Whenever a sporting star begins to fade, the question is always asked: who is the next version of them going to be? Sport is a cyclical process, with each generation of protagonists succeeded by a new one, who measure themselves by the achievements of their predecessors by repeating the same feats and winning the same races. Just look at the history of the Tour de France — since Jacques Anquetil became the first ever rider to win a fourth (and then a fifth) yellow jersey in the 1960s, the achievement has been repeated by a new rider in each decade since.
In the late-2010s, as health problems persisted and his form of old continued to elude him, the cycling world was wondering who the next Mark Cavendish would be. There were many candidates: Fernando Gaviria had made an explosive start to his career and seemed to have real star quality; Caleb Ewan resembled Cav with his small stature and low sprinting position, not to mention explosive speed; and Cavendish’s rival Marcel Kittel looked poised to fully emerge from his shadow and start to similarly dominate. But nobody was amassing huge hauls at Grand Tours of multiple stage wins the way Cavendish regularly did in his pomp.

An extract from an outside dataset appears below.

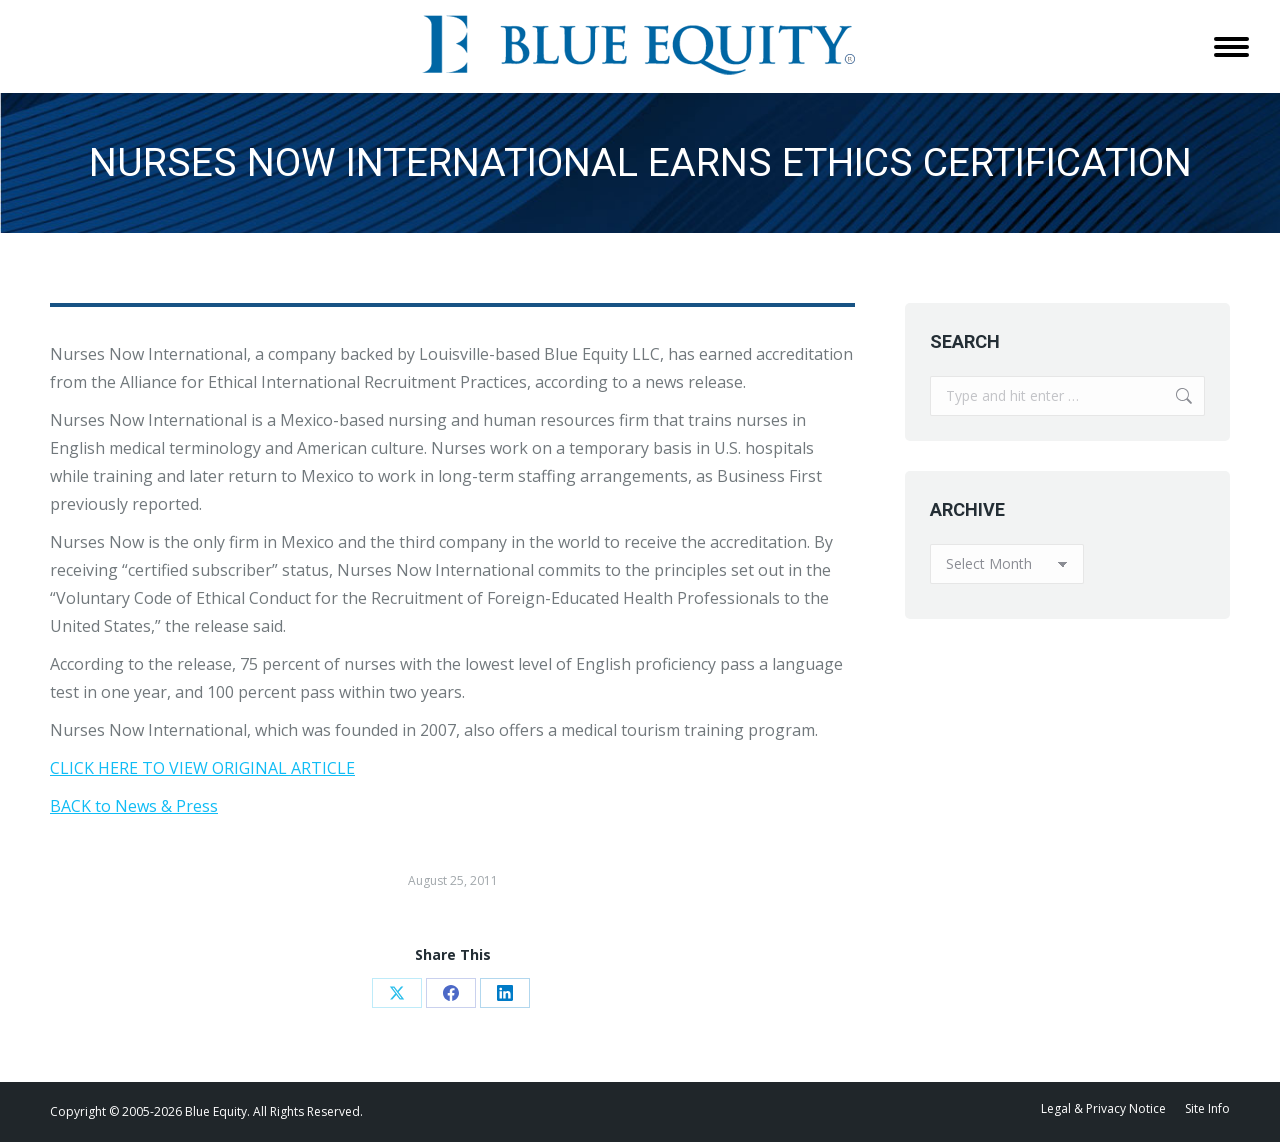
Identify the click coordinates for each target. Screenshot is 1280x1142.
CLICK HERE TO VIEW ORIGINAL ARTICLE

The 2021 Tour de France was the scene of his rejuvenation (Photo: James Startt)
Little did we expect that the closest thing we’ve seen to a new Cavendish has turned out to be…well, Cavendish himself. In 2021 he returned to the Tour de France for the first time in three years, and managed to instantly reestablish himself as the fastest man in the peloton over all of the young pretenders, looking every bit his old self as he stormed his way to four stage wins and the green jersey. Having seemed down and out and set for a reluctant retirement mere months before, this was instantly recognised as one of the great sporting comebacks.
Merely winning the one stage at this comeback Tour would alone have been miraculous. Even during his peak years, Cavendish was always at pains to insist that he would be content so long as he won at least once, and never was that more evidently the case when, in 2021, he collapsed in tears over the finish line in Fougères having just claimed his first stage victory for five years. But he wasn’t done yet, and went on to win a second, third, then fourth, in just as dominant a manner as he used to.
These multiple-stage win Tours were what made Cavendish so special, and precisely what the Manxman’s potential successors weren’t managing to do. In the years between his last big haul of four stage wins at the 2016 edition (the fifth occasion in his career he had won at least that many in a single Tour), the only sprinter to win more than three stages at a single Tour was Marcel Kittel in 2017 (and he settled into an early retirement just a couple of years later). Others had managed quadruples at the Giro d’Italia (Fernando Gaviria, Elia Viviani and Arnaud Démare in 2017, 2019 and 2020 respectively) and the Vuelta a España (Matteo Trentin in 2017), but each have so far been one-offs in their career in contrast to the relentless, consistent success Cavendish enjoyed, and none on the biggest scale and against the toughest opposition of the Tour de France.
By returning to win four stages that year, Cavendish transcended the theories that had been devised to explain why Grand Tours weren’t seeing massive sprinter hauls anymore. It’s been said that the nature of contemporary cycling is making it more difficult for a single sprinter to dominate as Cav had once done. The sprinting field is more evenly-matched, and, with so many different talented fastmen vying for success, no single team like Cavendish’s Colombia-HTC and Quick-Step line-ups are capable of maintaining a strangle-hold in the lead-outs. Racing is more aggressive these days, too, with puncheurs and attackers less content to simply let stages drift into mass bunch sprints. And Grand Tour organisers are no longer catering for pure sprinters like Cavendish, including fewer straightforwardly flat stages in favour of added difficulties to thwart them.
All of these theories do sound convincing, yet Cavendish was still able to buck the trend. His 2021 Tour has proven to be an outlier, too, as the spoils in recent sprints have continued to be shared around, with no rider managing to win more than three in any Grand Tour since. And just look at the ongoing Giro d’Italia — there have been five sprint finishes so far, and five different winners.
Cavendish equalled Merckx's record of stage wins at the Tour with his fourth win in 2021 (Photo: James Startt)
All this is to say that, for all the speculation as to who the next Mark Cavendish will be, it’s plausible that cycling will never see his like again. Whether or not he succeeds this July in breaking the much-talked about record he currently shares with Eddy Merckx for the highest number of career Tour de France stage wins, his legacy looks set to be similar to the great Belgian, in the sense that many will be compared to him, but nobody will equal him.
There’s so much else to be said about Cavendish, from his other achievements elsewhere on the road and track, and his towering personality as a man who both wore his heart on his sleeve, and an intellect who could deconstruct a sprint finish like no other, that we’ve barely scratched the surface into everything that has made him such a giant of the sport. But as an athlete, the facet that he may best be remembered for is for his all-conquering, unstoppable sprint victories over so many years at the Tour de France right up until that stunning 2021 comeback, a reign of dominance that was both unprecedented, and, as the nature of cycling and sprinting continue to change, unlikely to be ever repeated in the future.